Hoje, fico feliz em perceber que o tema ganhou uma importância gigantesca e que a mídia, as marcas e principalmente as pessoas influentes, sejam elas na TV ou na internet, fazem dos assuntos autoestima, amor próprio e aceitação corporal o ponto principal dos seus discursos. Apesar de ver tudo isso de uma forma muito positiva, algumas coisas me preocupam.

Ilustração: Giuliana

 

Hoje em dia falamos muito sobre amor próprio e pouquíssimo sobre autocuidado e sinceramente não entendo como uma coisa pode estar desconectada da outra.
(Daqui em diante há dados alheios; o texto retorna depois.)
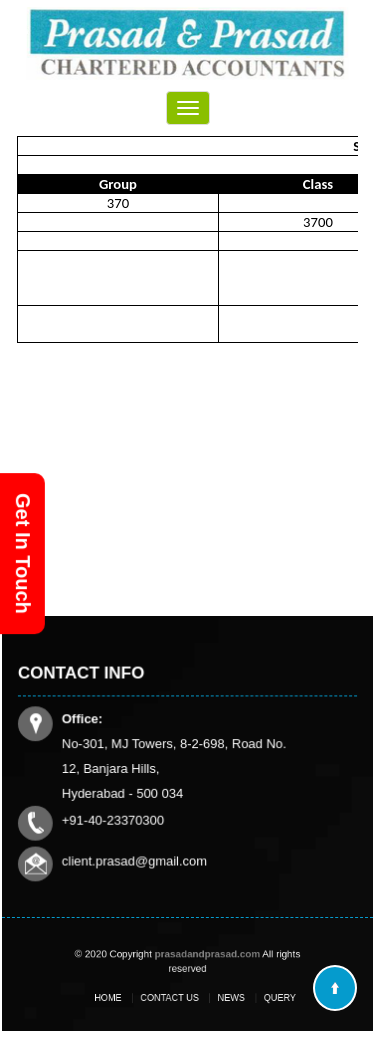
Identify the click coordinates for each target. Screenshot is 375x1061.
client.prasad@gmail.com (135, 859)
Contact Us (173, 997)
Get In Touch (23, 553)
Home (124, 997)
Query (262, 997)
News (223, 997)
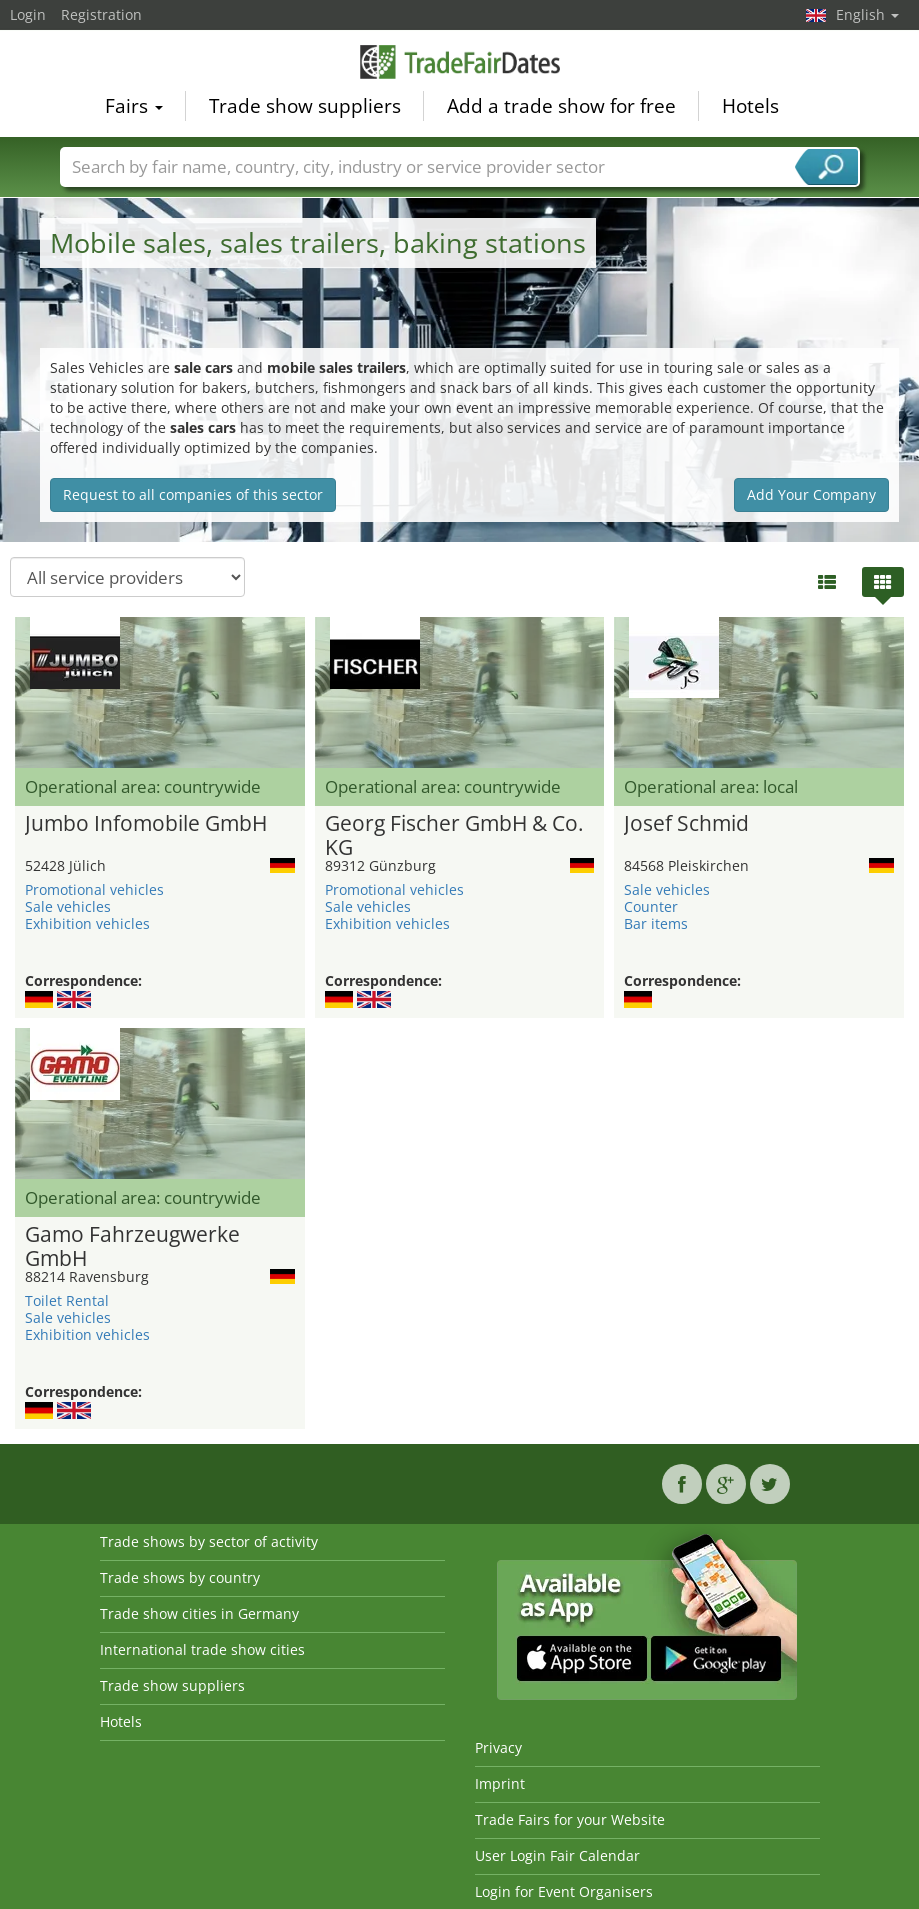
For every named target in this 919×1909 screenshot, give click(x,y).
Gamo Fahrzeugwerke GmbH (132, 1247)
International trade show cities (202, 1649)
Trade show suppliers (305, 106)
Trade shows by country (180, 1577)
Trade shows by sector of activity (209, 1541)
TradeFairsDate (460, 62)
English (867, 14)
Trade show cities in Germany (199, 1613)
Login (28, 14)
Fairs (134, 106)
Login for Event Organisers (564, 1891)
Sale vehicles (68, 906)
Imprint (500, 1783)
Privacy (498, 1747)
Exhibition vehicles (87, 923)
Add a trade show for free (561, 106)
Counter (651, 906)
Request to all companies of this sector (193, 494)
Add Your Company (811, 494)
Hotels (750, 106)
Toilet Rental (67, 1300)
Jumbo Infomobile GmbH (146, 824)
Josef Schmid (686, 824)
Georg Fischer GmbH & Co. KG (454, 836)
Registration (101, 14)
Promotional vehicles (94, 889)
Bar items (656, 923)
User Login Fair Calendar (557, 1855)
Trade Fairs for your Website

Só pra começar o assunto, vou contar uma história: Uma vez, quando eu estava ministrando o workshop Chá de autoestima, uma menina me perguntou o que eu achava sobre essa questão do “peso ideal”.

Percebi logo de cara que ela ficou surpresa com a minha resposta quando eu disse que sim, eu acredito em peso ideal. Calma, deixa eu explicar: Peso ideal não é aquele que diz se você está magra ou não, se cabe em uma calça 38 ou não. O seu peso ideal é muito particular. Mas eu não tenho dúvidas que ele é fruto do amor próprio conquistado com AUTOCUIDADO.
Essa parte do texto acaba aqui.